**ABOUT THIS EXERCISE**
Please work out how many of the lines below include "distingue". Only the number should be given.

[[ SOURCE DATA open ]]

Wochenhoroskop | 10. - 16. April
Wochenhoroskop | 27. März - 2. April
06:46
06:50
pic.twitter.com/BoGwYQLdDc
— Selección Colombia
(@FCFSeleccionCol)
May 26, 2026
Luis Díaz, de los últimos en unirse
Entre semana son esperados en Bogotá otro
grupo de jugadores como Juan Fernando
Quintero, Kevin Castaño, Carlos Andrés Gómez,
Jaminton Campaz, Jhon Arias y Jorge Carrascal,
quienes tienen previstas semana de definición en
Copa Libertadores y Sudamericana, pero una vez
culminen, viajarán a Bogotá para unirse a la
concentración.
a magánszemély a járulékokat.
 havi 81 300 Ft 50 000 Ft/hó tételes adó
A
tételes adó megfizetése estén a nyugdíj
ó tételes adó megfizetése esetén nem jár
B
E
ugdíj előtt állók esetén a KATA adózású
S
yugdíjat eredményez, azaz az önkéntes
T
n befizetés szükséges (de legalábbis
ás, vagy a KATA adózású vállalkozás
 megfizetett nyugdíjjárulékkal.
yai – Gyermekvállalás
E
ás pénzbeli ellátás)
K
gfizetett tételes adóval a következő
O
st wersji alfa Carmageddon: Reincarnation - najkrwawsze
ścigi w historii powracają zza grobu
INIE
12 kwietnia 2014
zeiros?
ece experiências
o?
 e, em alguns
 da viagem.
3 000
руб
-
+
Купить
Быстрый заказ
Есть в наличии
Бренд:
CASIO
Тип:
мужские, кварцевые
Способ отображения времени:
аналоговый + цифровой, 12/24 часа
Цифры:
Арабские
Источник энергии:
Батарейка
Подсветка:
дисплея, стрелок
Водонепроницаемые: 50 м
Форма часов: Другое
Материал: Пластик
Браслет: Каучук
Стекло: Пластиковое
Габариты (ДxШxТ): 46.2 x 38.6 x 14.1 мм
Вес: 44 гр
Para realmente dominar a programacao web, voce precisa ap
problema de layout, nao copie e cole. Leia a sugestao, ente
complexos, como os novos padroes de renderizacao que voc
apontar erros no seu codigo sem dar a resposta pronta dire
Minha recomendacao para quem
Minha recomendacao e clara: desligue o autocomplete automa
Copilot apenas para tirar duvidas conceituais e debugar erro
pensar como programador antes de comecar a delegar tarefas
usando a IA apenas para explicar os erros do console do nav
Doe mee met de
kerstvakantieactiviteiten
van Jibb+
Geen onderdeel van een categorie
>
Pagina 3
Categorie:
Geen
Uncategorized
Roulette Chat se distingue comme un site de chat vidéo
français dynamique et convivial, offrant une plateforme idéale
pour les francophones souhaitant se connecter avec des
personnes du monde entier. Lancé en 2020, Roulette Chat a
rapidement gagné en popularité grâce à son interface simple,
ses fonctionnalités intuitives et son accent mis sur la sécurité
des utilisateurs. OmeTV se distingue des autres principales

[[ SOURCE DATA closed ]]

**RESULT FOR THIS TASK**
2